• _Work request_
Go to the line holding "Advertisement" in the entries below and write out exactly every line down to and including the line holding "data submitted through this form.".

[Extracted page text data]

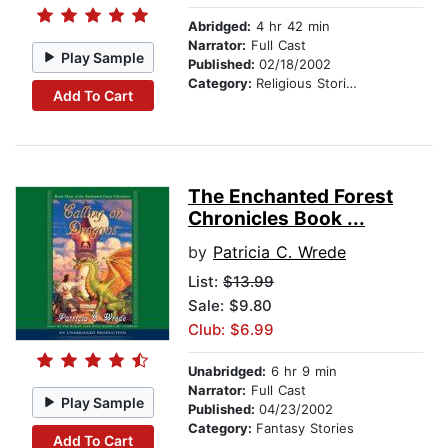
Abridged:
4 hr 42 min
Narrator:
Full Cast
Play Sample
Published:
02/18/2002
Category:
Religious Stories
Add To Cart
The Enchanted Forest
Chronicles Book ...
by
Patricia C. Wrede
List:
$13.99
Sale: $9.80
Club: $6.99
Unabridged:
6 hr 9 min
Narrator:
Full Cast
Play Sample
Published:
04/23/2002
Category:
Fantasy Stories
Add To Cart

==

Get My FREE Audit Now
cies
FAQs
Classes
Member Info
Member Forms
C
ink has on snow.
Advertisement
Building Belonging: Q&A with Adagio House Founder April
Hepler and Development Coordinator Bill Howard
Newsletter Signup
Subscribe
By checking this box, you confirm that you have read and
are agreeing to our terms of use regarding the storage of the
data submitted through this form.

• _Written answer_
Advertisement
Building Belonging: Q&A with Adagio House Founder April
Hepler and Development Coordinator Bill Howard
Newsletter Signup
Subscribe
By checking this box, you confirm that you have read and
are agreeing to our terms of use regarding the storage of the
data submitted through this form.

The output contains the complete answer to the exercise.